Going Green

Genesis - Working to be a "Green" Health System

At Genesis, we provide compassionate, quality health care to our many patients. But we also feel an obligation to care for our environment. We're constantly exploring ways we can minimize pollution, conserve resources, increase operational efficiency and still be fiscally responsible.

We are still several shades away from "green," but the progress of the health system to reduce its environmental footprint is being noticed.

Stryker Sustainability Solutions, Cintas and Ag Medical Systems, Inc. all have recently recognized Genesis with separate awards for efforts to reduce environmental waste, and for reduction of the use of natural resources.

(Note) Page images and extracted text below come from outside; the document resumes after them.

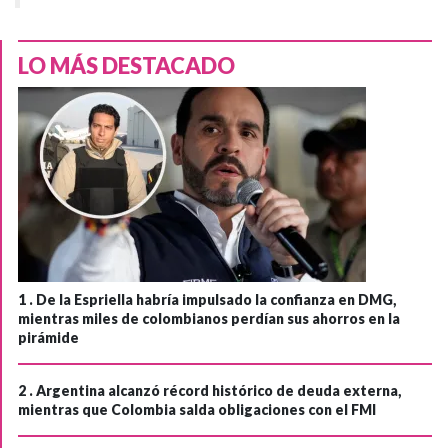
LO MÁS DESTACADO
1 .
De la Espriella habría impulsado la confianza en DMG,
mientras miles de colombianos perdían sus ahorros en la
pirámide
2 .
Argentina alcanzó récord histórico de deuda externa,
mientras que Colombia salda obligaciones con el FMI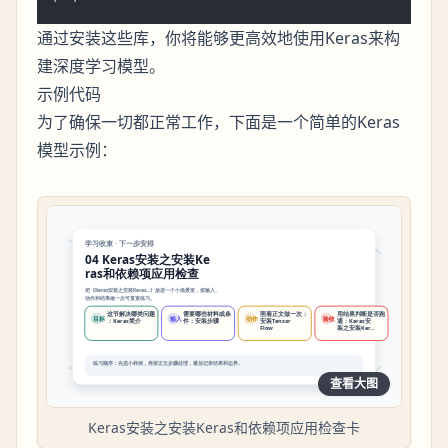
通过安装这些库，你将能够更高效地使用Keras来构
建深度学习模型。
示例代码
为了确保一切都正常工作，下面是一个简单的Keras
模型示例：
查看大图
Keras安装之安装Keras和依赖项应用检查卡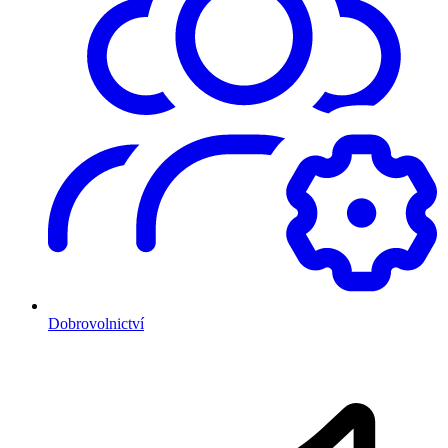
Dobrovolnictví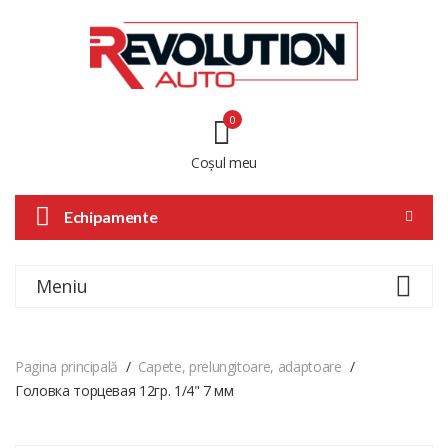
0
Coșul meu
Echipamente
Meniu
Pagina principală
Capete, prelungitoare, adaptoare
Головка торцевая 12гр. 1/4" 7 мм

Here are just some of the steps we've taken:

  • Genesis Pharmacy Technician Barb Edmond fills a B. Braun Medical I-V bag in the "clean room" of the GMC East Rusholme Street campus Pharmacy. The bags are environmentally friendly because they are free of dangerous chemicals.
  • Autumn Martin, left, and Colleen Naguina, CNAs on the Medical/ Surgical Unit, GMC West Central Park, change a launderable bed pad in a patient room. The move away from disposable bed pads reduces the amount of waste Genesis sends to the landfill.

Reducing energy consumption - In 2005, Genesis launched energy conservation measures that include turning off all lights when rooms are not in use for more than 15 minutes; turning off computers when they are not in use; turning off non-essential office equipment; lowering temperatures by 2-3 degrees in non-patient areas in the heating season and raising them by 2-3 degrees in the cooling season.

Paper, cans and bottles - Genesis Medical Center, Davenport uses color-coded bins in common areas and on the units to recycle paper, aluminum cans and plastic bottles: blue bins for paper, gray bins for pop cans and green bins for plastic bottles. A display board near the public elevators on each floor shows where specific recycling containers can be found. For example, bottle-recycling containers are located near vending machines and in waiting rooms. In addition, hospital kitchens have machines that crush tin food cans for recycling.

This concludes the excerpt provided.